「編集室を作ろう!」
それを言ったのは多分、いつも斬新でちょっと突飛なアイデアを出してくるFだった。
1990年、「こむ」10号のアイデア会議の最中の話だ。
FとSとぼくの3人はその足で高田馬場の不動産屋さんに向かう。
即決。地下鉄早稲田駅から夏目坂を登って10分ほど歩いたところにあるアパートが、こむ10号の編集室となる。
ぼくたちの週末は、それからしばらくの間部屋の備品を揃えるのに費やされる。
広島の大学院に行っているTが、研究室で要らなくなったスチール棚を送ってくれた。扇風機は近所のディスカウントショップで調達した。照明器具は、Yが買ったばかりの新品を「デザインが気に入らないから」と提供してくれた。
やがて部屋は部屋らしくなり(Fは寝具一式も揃えようと言ったのだが、それは残りの二人が思いとどまらせた)、毎週末のようにぼくたちはその部屋に集まるようになる。
全員が怠惰なので、やってくるのは正午をとうに回った2時頃だ。
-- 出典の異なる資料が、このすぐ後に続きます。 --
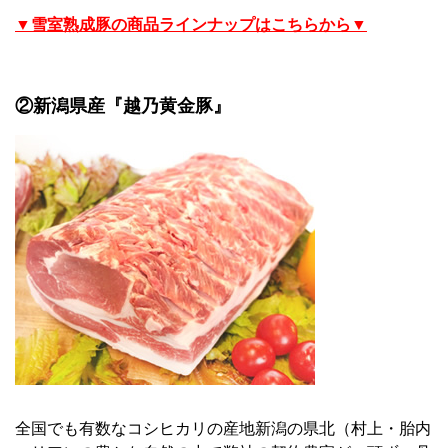
▼雪室熟成豚の商品ラインナップはこちらから▼
②新潟県産『越乃黄金豚』
全国でも有数なコシヒカリの産地新潟の県北（村上・胎内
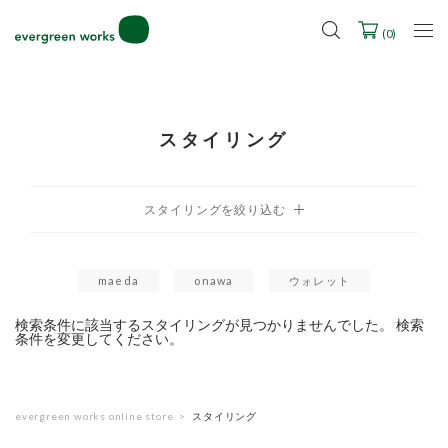
LINE ID連携ですぐに使える500ポイントをプレゼント！
2027年ご入学用ランドセル受注会スケジュール
(
0
)
スタイリング
maeda
onawa
ウォレット
検索条件に該当するスタイリングが見つかりませんでした。 検索
条件を変更してください。
evergreen works online store
スタイリング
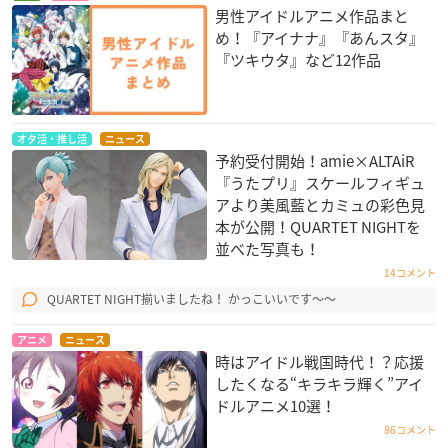
男性アイドルアニメ作品まと
め！『アイナナ』『あんスタ』
『ツキウタ』など12作品
オタ活・推し活
ニュース
予約受付開始！amie×ALTAiR
『うたプリ』スケールフィギュ
アより美風藍とカミュの彩色見
本が公開！QUARTET NIGHT​を
並べた写真も！
14コメント
QUARTET NIGHT揃いましたね！ かっこいいです〜〜
アニメ
ニュース
時はアイドル戦国時代！？応援
したくなる“キラキラ輝く”アイ
ドルアニメ10選！
86コメント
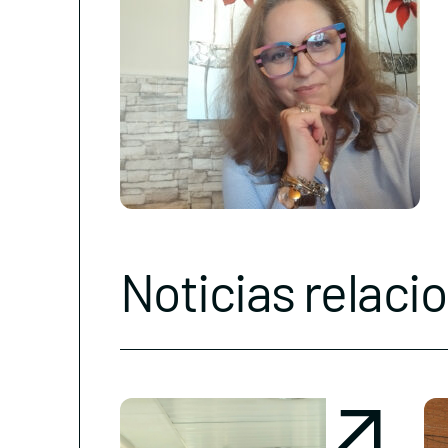
Noticias relaci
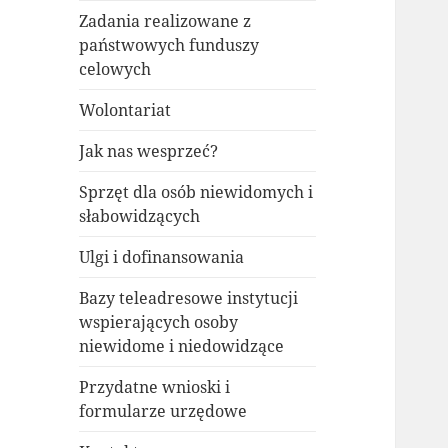
Zadania realizowane z
państwowych funduszy
celowych
Wolontariat
Jak nas wesprzeć?
Sprzęt dla osób niewidomych i
słabowidzących
Ulgi i dofinansowania
Bazy teleadresowe instytucji
wspierających osoby
niewidome i niedowidzące
Przydatne wnioski i
formularze urzędowe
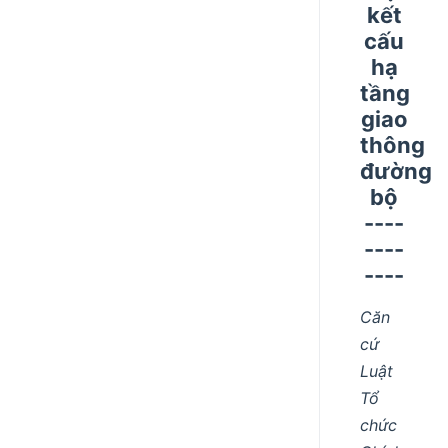
kết
cấu
hạ
tầng
giao
thông
đường
bộ
----
----
----
Căn
cứ
Luật
Tổ
chức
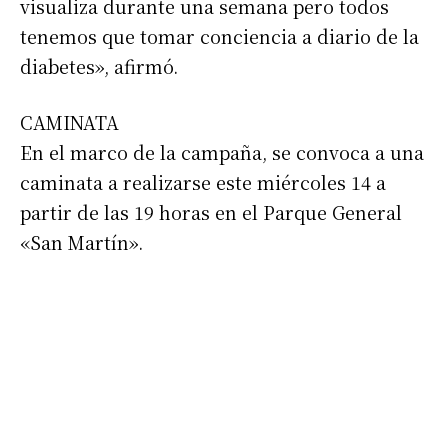
visualiza durante una semana pero todos
tenemos que tomar conciencia a diario de la
diabetes», afirmó.
CAMINATA
En el marco de la campaña, se convoca a una
caminata a realizarse este miércoles 14 a
partir de las 19 horas en el Parque General
«San Martín».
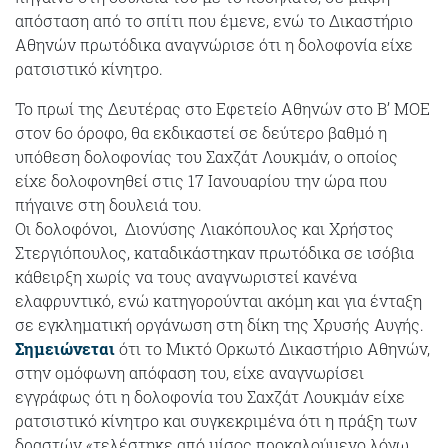
απόσταση από το σπίτι που έμενε, ενώ το Δικαστήριο
Αθηνών πρωτόδικα αναγνώρισε ότι η δολοφονία είχε
ρατσιστικό κίνητρο.
To πρωί της Δευτέρας στο Εφετείο Αθηνών στο Β’ ΜΟΕ
στον 6ο όροφο, θα εκδικαστεί σε δεύτερο βαθμό η
υπόθεση δολοφονίας του Σαχζάτ Λουκμάν, ο οποίος
είχε δολοφονηθεί στις 17 Ιανουαρίου την ώρα που
πήγαινε στη δουλειά του.
Οι δολοφόνοι, Διονύσης Λιακόπουλος και Χρήστος
Στεργιόπουλος, καταδικάστηκαν πρωτόδικα σε ισόβια
κάθειρξη χωρίς να τους αναγνωριστεί κανένα
ελαφρυντικό, ενώ κατηγορούνται ακόμη και για ένταξη
σε εγκληματική οργάνωση στη δίκη της Χρυσής Αυγής.
Σημειώνεται
ότι το Μικτό Ορκωτό Δικαστήριο Αθηνών,
στην ομόφωνη απόφαση του, είχε αναγνωρίσει
εγγράφως ότι η δολοφονία του Σαχζάτ Λουκμάν είχε
ρατσιστικό κίνητρο και συγκεκριμένα ότι η πράξη των
δραστών «τελέστηκε από μίσος προκαλούμενο λόγω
三々五々、近所のモスバーガーあたりで買ったハンバーガーや何かを持参でやって来ては、雑談しながらランチタイムとなる。
食べ終わると、だいたい誰かが眠くなる。
起きるともう夕方だ(笑)。
「そろそろ帰るか」
と言いながら、Fが立ち上がる。
「そうだな」と言いながら、ぼくも立ち上がる。
一番まともなSが「おいおい」と言いながら、やっぱり立ち上がる。
そんな具合で、恐ろしく無駄な時間をぼくたちはその部屋で過ごしていた。
そう言えば、毎月発生する家賃などはどうしたのだろう。
これも確かFのアイデアで、月一口千円くらいで各地に散らばっているメンバーから徴収していたような気がする。
地方に住んでいるメンバーには、上京した時の宿にもなる(と言っても寝具はないのだが...)とか何とかデタラメを言って言いくるめた。
専用の銀行口座もつくった(これは当時一流銀行のスチャラカ社員だったFが引き受けた)。もっとも、実際には毎月決まった額が振り込まれることは少なく、大抵は言いだしっぺの3人が穴埋めをしていた。
半年ばかりもそんな怠惰な編集活動(?)を続けた後、さすがのぼくたちも昼寝の時間を短縮して、編集会議らしい会話をするようになる。
ちょうど原稿も各地からポツポツと集まりはじめていた。
Sとぼくがそれぞれワープロを持ち寄り、原稿をデータ化していく。
Fが横で寝そべってぼくらの作業を眺めながら、いろいろと注文をつける。
役割はいつもだいたい決まっていた。Fが突飛なアイデアを出し、それをぼくが面白がって具体化する。いちばんまともなSが定着させる。
そうしたかたちでいろんなアイデアが実行に移された。版型はそれまでのB5判をやめてA4判に。ページは縦ではなく横型にして、見開きごとに本文と写真を対向で入れていく。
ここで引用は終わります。